Katz meets regularly with ASCAP’s legal department to make sure the results of the algorithms comply with the organization’s charter and pertinent regulations.
“We’re all information brokers at the end of the day,” he says.
CIOs can expect increasing scrutiny of analytics programs. The Federal Trade Commission, in particular, is watching the use of algorithms by banks, retailers and other companies that may inadvertently discriminate against poor people. An algorithm to advise a bank about home loans, for example, might unfairly predict that an applicant will default because certain characteristics about that person place him in a group of consumers where defaults are high.
Or online shoppers might be shown different prices based on criteria such as the devices they use to access an e-commerce site, as has happened with Home Depot, Orbitz and Travelocity. While companies may think of it as personalization, customers may see it as an unfair practice, Luca says.

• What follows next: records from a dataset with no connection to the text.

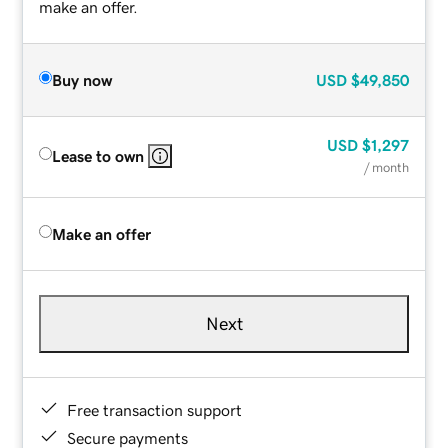
make an offer.
Buy now
USD
$49,850
USD
$1,297
Lease to own
/ month
Make an offer
Next
Free transaction support
Secure payments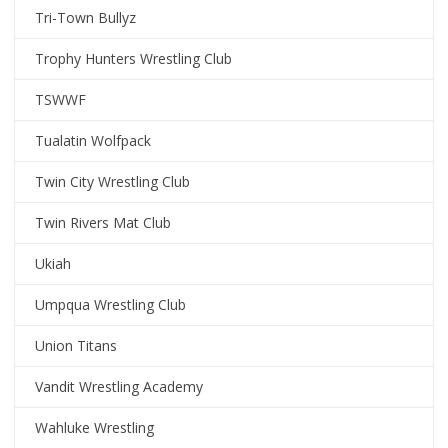
Tri-Town Bullyz
Trophy Hunters Wrestling Club
TSWWF
Tualatin Wolfpack
Twin City Wrestling Club
Twin Rivers Mat Club
Ukiah
Umpqua Wrestling Club
Union Titans
Vandit Wrestling Academy
Wahluke Wrestling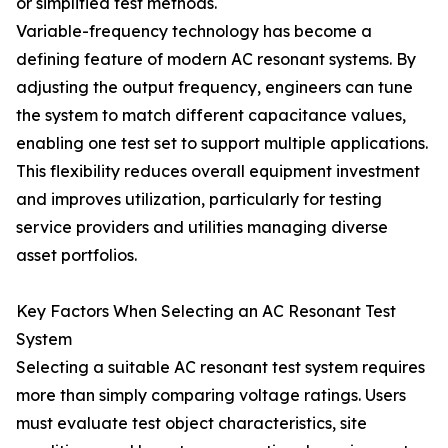
or simplified test methods.
Variable-frequency technology has become a
defining feature of modern AC resonant systems. By
adjusting the output frequency, engineers can tune
the system to match different capacitance values,
enabling one test set to support multiple applications.
This flexibility reduces overall equipment investment
and improves utilization, particularly for testing
service providers and utilities managing diverse
asset portfolios.
Key Factors When Selecting an AC Resonant Test
System
Selecting a suitable AC resonant test system requires
more than simply comparing voltage ratings. Users
must evaluate test object characteristics, site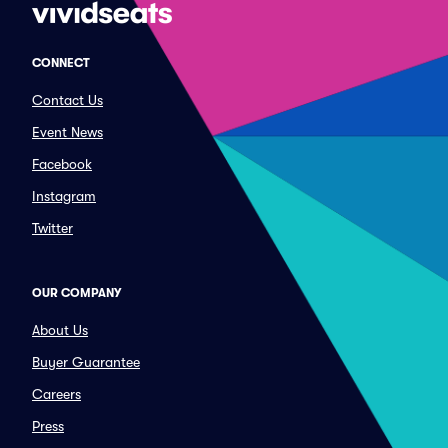
CONNECT
Contact Us
Event News
Facebook
Instagram
Twitter
OUR COMPANY
About Us
Buyer Guarantee
Careers
Press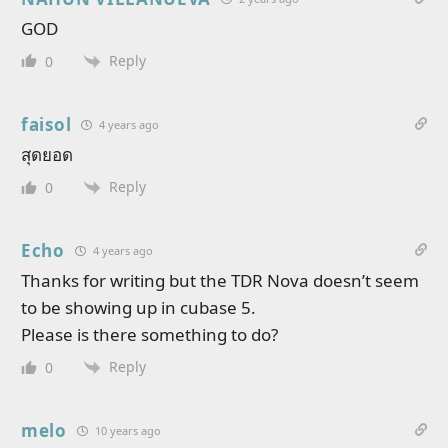
GOD
Reply
0
faisol
4 years ago
สุดยอด
Reply
0
Echo
4 years ago
Thanks for writing but the TDR Nova doesn’t seem
to be showing up in cubase 5.
Please is there something to do?
Reply
0
melo
10 years ago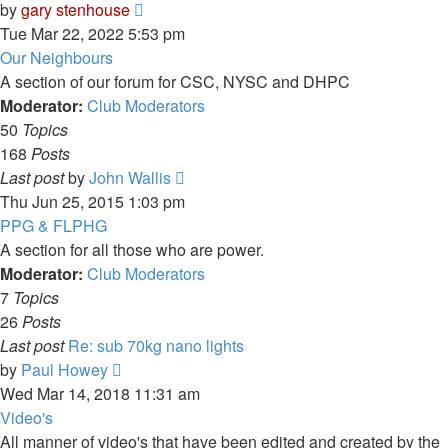
View
by
gary stenhouse
the
Tue Mar 22, 2022 5:53 pm
latest
Our Neighbours
post
A section of our forum for CSC, NYSC and DHPC
Moderator:
Club Moderators
50
Topics
168
Posts
View
Last post
by
John Wallis
the
Thu Jun 25, 2015 1:03 pm
latest
PPG & FLPHG
post
A section for all those who are power.
Moderator:
Club Moderators
7
Topics
26
Posts
Last post
Re: sub 70kg nano lights
View
by
Paul Howey
the
Wed Mar 14, 2018 11:31 am
latest
Video's
post
All manner of video's that have been edited and created by the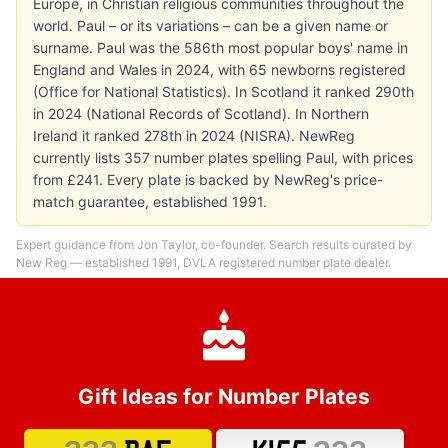
Europe, in Christian religious communities throughout the
world. Paul – or its variations – can be a given name or
surname. Paul was the 586th most popular boys' name in
England and Wales in 2024, with 65 newborns registered
(Office for National Statistics). In Scotland it ranked 290th
in 2024 (National Records of Scotland). In Northern
Ireland it ranked 278th in 2024 (NISRA). NewReg
currently lists 357 number plates spelling Paul, with prices
from £241. Every plate is backed by NewReg's price-
match guarantee, established 1991.
Expert guidance from Jon Taylor, co-founder. Search results curated by
New Reg — established 1991, DVLA registered number plate dealer.
Gift Ideas for Number Plates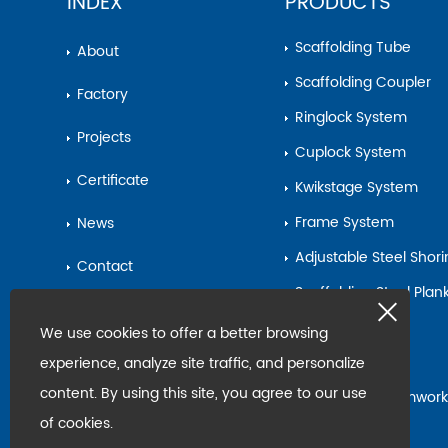
INDEX
PRODUCTS
Scaffolding Tube
About
Scaffolding Coupler
Factory
Ringlock System
Projects
Cuplock System
Certificate
Kwikstage System
Frame System
News
Adjustable Steel Shor
Contact
Scaffolding Steel Pla
Sitemap
Base Jack
We use cookies to offer a better browsing
Steel Pipe
experience, analyze site traffic, and personalize
content. By using this site, you agree to our use
Scaffolding&Formwork
Accessories
of cookies.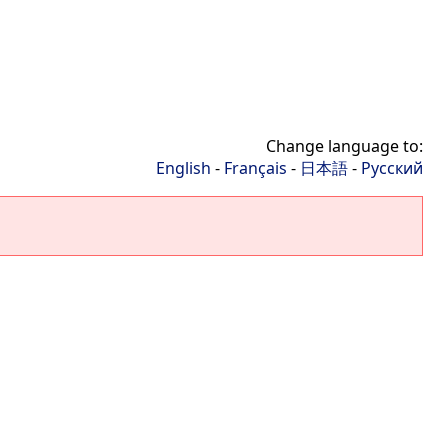
Change language to:
English
-
Français
-
日本語
-
Русский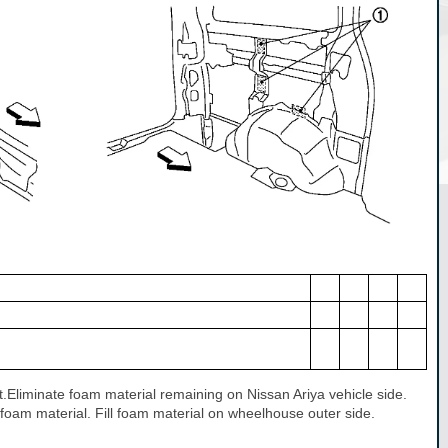
art.Eliminate foam material remaining on Nissan Ariya vehicle side.
 foam material. Fill foam material on wheelhouse outer side.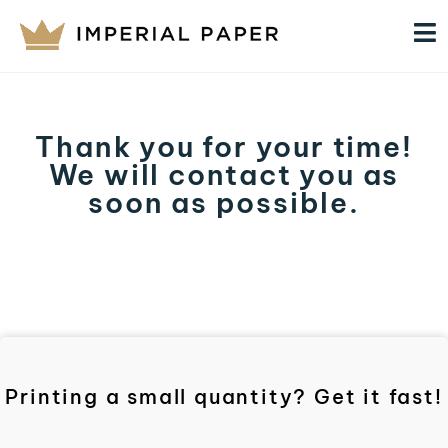
Thank you for your time!
We will contact you as
soon as possible.
Printing a small quantity? Get it fast!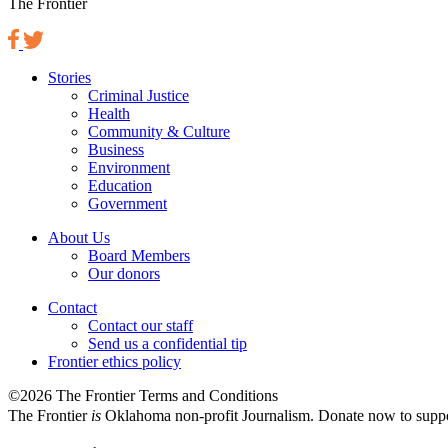
The Frontier
Stories
Criminal Justice
Health
Community & Culture
Business
Environment
Education
Government
About Us
Board Members
Our donors
Contact
Contact our staff
Send us a confidential tip
Frontier ethics policy
©2026 The Frontier Terms and Conditions
The Frontier
is
Oklahoma non-profit Journalism
. Donate now to supp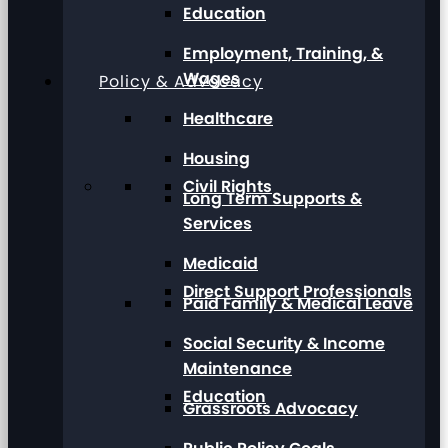
Education
Employment, Training, &
Wages
Policy & Advocacy
Healthcare
Housing
Civil Rights
Long Term Supports &
Services
Medicaid
Direct Support Professionals
Paid Family & Medical Leave
Social Security & Income
Maintenance
Education
Grassroots Advocacy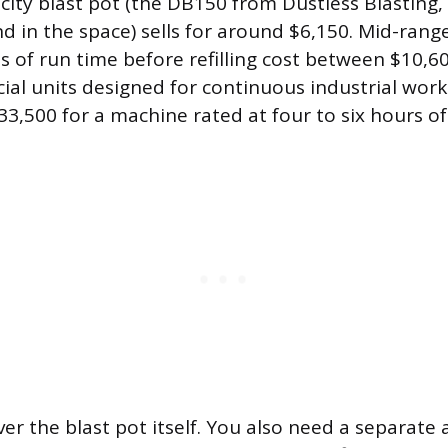
ity blast pot (the DB150 from Dustless Blasting,
d in the space) sells for around $6,150. Mid-ran
s of run time before refilling cost between $10,6
al units designed for continuous industrial wor
33,500 for a machine rated at four to six hours of
ver the blast pot itself. You also need a separate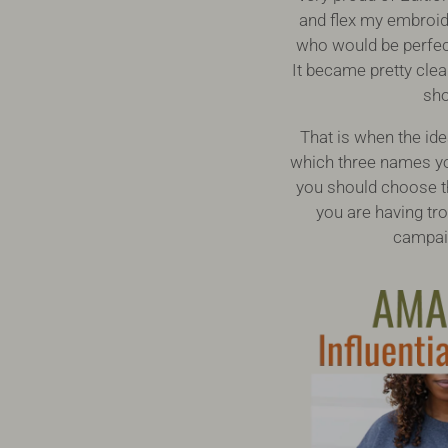
and flex my embroide
who would be perfect
It became pretty cle
sho
That is when the id
which three names yo
you should choose th
you are having tr
campaig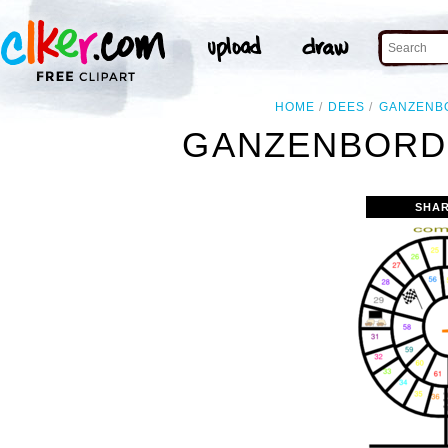
HOME
DEES
GANZENB
GANZENBORD 
SHAR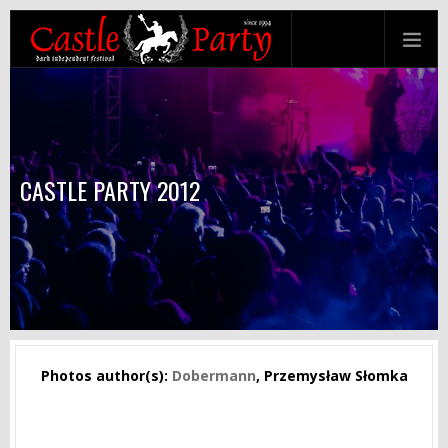
CASTLE PARTY 2012
Photos author(s):
Dobermann
, Przemysław Słomka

The Consumer Federation of America recently expressed concern that, in the auto insurance industry, pricing optimization algorithms could violate state insurance regulations that require premiums to be based solely on risk factors, not profit considerations.
Consumers, regulators and judges might start asking exactly what’s in your algorithm, and that’s why algorithms need to be defensible. In a paper published last year in the Boston College Law Review, researchers Kate Crawford and Jason Schultz proposed a system of due process that would give consumers affected by data analytics the legal right to review and contest what algorithms decide.
The Obama administration recently called on civil rights and consumer protection agencies to expand their technical expertise so that they’ll be able to identify “digital redlining” and go after it. In January, President Obama asked Congress to pass the Consumer Privacy Bill of Rights, which would give people more control over what companies can do with their personal data. The president proposed the same idea in 2012, but it hasn’t moved forward.
Meanwhile, unrest among some consumers grows. “Customers don’t like to think they are locked in some type of strategic game with stores,” Pasquale says. CIOs should be wary when an algorithm suddenly produces outliers or patterns that deviate from the norm, he warns. Results that seem to disadvantage one group of people, he says, are also cause for concern. Even if regulators don’t swoop in to audit the algorithms, customers may start to feel uneasy.
As Harvard’s Luca puts it, “Almost every type of algorithm someone puts in place will have an ethical dimension to it. CIOs need to have those uncomfortable conversations.”